Prosecutors Say Georgia Diocese Was Warned about Abusive Priest

By Phuong Ly
Washington Post
February 7, 2003

An inactive Roman Catholic priest who pleaded guilty in November to molesting two young Gaithersburg brothers in the mid-1970s was long suspected of having improper relationships with boys, but his Georgia diocese allowed him to work with children for years before removing him from parish duties in 1988, Montgomery County prosecutors said yesterday.

The Rev. Wayland Y. Brown, 59, who was sentenced to 10 years in a Maryland prison yesterday, admitted that he molested the Gaithersburg boys, now 40 and 41, while he was a seminarian at Catholic University.

After his arrest in June, the Diocese of Savannah, where Brown spent nearly all his career, said it knew of no earlier sex abuse complaints against him in the diocese, where he began teaching catechism classes in 1969 and was ordained in 1977.

But in a sentencing memo given to a Montgomery County judge yesterday, prosecutors said Brown's church personnel file shows that the Savannah Diocese received numerous warnings from priests and others who noticed Brown's suspicious relationships with boys from the late 1960s to the late 1980s. Since March, when one of the Gaithersburg victims reported being abused by Brown in 1974 and 1975, three other men have alleged that, in the late 1960s and 1970s, they also were molested by him.

The U.S. Catholic Church has been rocked in the last year by revelations that, for decades, church leaders across the country failed to take strong action against pedophile priests, concealing allegations against them. Brown's personnel file suggests that the Savannah Diocese followed that pattern, allowing Brown to work around children despite mounting suspicions about him and failing to share suspicions with police.

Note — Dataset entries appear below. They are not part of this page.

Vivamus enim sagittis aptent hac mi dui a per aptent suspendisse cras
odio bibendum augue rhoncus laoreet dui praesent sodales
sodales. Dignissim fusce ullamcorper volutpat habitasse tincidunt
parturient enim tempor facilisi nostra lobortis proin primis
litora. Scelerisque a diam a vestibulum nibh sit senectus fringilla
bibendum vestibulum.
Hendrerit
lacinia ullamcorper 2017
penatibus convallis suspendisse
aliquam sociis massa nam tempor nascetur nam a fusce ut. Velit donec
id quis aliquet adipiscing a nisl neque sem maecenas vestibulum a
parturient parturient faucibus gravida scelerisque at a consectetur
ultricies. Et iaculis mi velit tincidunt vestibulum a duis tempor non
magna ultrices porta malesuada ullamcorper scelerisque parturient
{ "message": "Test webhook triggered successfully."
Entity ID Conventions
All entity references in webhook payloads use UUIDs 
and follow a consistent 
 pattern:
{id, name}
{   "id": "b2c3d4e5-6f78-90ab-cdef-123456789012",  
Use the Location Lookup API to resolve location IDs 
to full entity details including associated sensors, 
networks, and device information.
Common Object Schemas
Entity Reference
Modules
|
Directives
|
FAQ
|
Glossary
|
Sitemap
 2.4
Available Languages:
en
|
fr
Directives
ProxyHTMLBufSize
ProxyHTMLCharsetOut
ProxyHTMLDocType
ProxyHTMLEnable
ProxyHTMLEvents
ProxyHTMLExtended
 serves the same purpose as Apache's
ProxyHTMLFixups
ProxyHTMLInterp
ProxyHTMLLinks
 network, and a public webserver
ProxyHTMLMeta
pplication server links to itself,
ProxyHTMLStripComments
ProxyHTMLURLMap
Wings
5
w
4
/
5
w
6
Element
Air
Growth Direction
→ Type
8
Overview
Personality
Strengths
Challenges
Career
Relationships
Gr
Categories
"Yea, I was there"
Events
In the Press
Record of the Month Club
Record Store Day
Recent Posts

For example, the sentencing memo includes a statement from a sheriff's sergeant in Georgia alleging that Bishop Raymond W. Lessard, head of the Savannah Diocese for much of Brown's tenure, did not cooperate in a sex-abuse investigation of Brown in 1986. The sergeant said Brown could not be questioned because Lessard "sent [him] to an unknown location for an indefinite amount of time."

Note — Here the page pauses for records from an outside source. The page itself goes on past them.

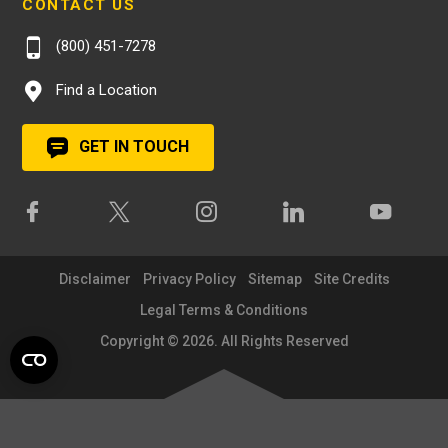
CONTACT US
(800) 451-7278
Find a Location
GET IN TOUCH
Disclaimer
Privacy Policy
Sitemap
Site Credits
Legal Terms & Conditions
Copyright © 2026. All Rights Reserved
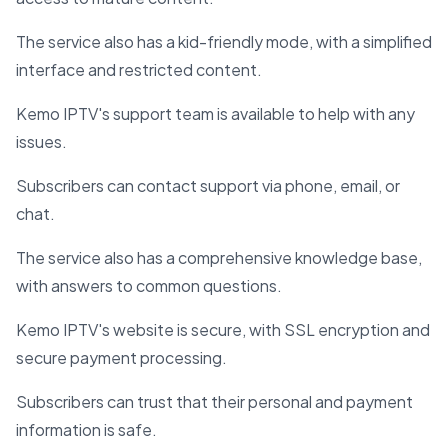
The service also has a kid-friendly mode, with a simplified
interface and restricted content.
Kemo IPTV's support team is available to help with any
issues.
Subscribers can contact support via phone, email, or
chat.
The service also has a comprehensive knowledge base,
with answers to common questions.
Kemo IPTV's website is secure, with SSL encryption and
secure payment processing.
Subscribers can trust that their personal and payment
information is safe.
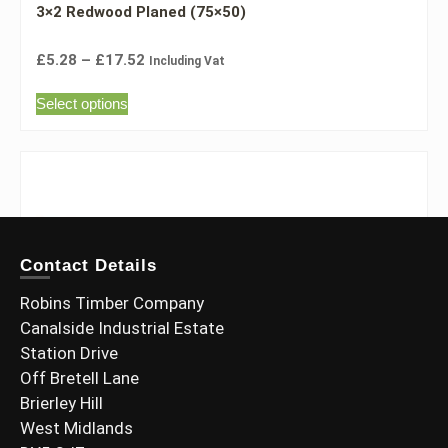
3×2 Redwood Planed (75×50)
£
5.28
–
£
17.52
Including Vat
Select options
Contact Details
Robins Timber Company
Canalside Industrial Estate
Station Drive
Off Bretell Lane
Brierley Hill
West Midlands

The sergeant said the bishop "at no time supplied me with any helpful information pertaining to" Brown. According to his personnel file, Brown was sent for treatment at a psychiatric center, after which he was returned to parish duties in the diocese. The law enforcement investigation did not result in charges.

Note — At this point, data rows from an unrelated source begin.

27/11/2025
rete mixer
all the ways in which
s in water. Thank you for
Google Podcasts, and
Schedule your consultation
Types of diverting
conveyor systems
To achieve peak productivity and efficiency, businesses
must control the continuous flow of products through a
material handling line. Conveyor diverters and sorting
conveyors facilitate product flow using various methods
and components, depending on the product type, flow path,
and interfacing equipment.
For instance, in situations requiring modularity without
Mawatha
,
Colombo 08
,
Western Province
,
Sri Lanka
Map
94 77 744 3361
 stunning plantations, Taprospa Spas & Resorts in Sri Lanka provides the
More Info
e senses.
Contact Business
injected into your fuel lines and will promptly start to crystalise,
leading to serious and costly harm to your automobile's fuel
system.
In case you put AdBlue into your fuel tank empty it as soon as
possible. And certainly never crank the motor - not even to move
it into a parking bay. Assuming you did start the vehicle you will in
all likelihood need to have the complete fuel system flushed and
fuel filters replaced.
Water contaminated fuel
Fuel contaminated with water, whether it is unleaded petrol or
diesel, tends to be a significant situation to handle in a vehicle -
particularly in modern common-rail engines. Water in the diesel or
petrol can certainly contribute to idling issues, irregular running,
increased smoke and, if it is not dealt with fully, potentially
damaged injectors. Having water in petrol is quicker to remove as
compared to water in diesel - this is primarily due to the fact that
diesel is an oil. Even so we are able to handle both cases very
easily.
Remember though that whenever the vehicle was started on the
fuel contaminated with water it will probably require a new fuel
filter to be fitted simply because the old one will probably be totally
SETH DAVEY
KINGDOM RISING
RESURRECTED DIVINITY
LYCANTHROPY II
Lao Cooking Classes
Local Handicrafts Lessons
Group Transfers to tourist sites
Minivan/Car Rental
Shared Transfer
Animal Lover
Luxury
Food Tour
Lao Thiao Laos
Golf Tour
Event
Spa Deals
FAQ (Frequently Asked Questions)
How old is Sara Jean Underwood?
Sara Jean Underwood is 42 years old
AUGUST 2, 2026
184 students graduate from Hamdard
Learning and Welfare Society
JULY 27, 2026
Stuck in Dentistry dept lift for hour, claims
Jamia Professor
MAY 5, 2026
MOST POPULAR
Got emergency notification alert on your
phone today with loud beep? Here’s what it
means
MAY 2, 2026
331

"Father Brown robbed me of my future and left me shackled to the chains of guilt," one of the Gaithersburg brothers said in court yesterday. "How could God have allowed you to turn the rectory . . . into a place that was your own personal house of horrors?"

Brown, who pleaded guilty to child abuse and battery charges, sat quietly with his hands propping his chin and stared at his accuser. Then he told Circuit Court Judge Ann S. Harrington that he was remorseful over his past but was now a changed man and that he had helped many young people in "legitimate ways."

Barbara King, a spokeswoman for the Diocese of Savannah, said yesterday that the diocese was accurate in its statement in June. No formal complaints had been filed against Brown before the Gaithersburg case.

King said the diocese could not comment further on the case yesterday because the current bishop, the Most Rev. J. Kevin Boland, was out of the office.

Lessard, who retired as the Savannah bishop in 1995 and teaches at a Florida seminary, was unavailable to comment on Brown, according to a seminary secretary.

According to the personnel file, the monsignor of a Savannah parish expressed suspicions about Brown in 1969, when Brown was a catechism teacher. The monsignor wrote that Brown was "developing a coterie of young boys around him." Numerous similar reports followed from others.

When Brown applied for the priesthood in 1972, the monsignor wrote a letter to Lessard about his concerns. But Brown was accepted and began studying at Washington Theological College at Catholic University.

The abuse of the Gaithersburg boys began in 1974 after Brown befriended the brothers' mother and began spending a lot of time in their home. The brothers told police that they were sexually abused repeatedly until 1975. They said the abuse occurred in several places, including Brown's dormitory room at Catholic University.

In later years, according to Brown's personnel file, fellow priests and others continued warning about Brown's suspicious relationships with boys.

Lessard noted that he and Brown discussed "insinuations of homosexual orientation" by Brown and reports that Brown had been seen "at a local beach . . . in indiscreet behavior with a woman." According to the bishop's notes, Brown replied that he was not at the beach with a woman but with a young boy.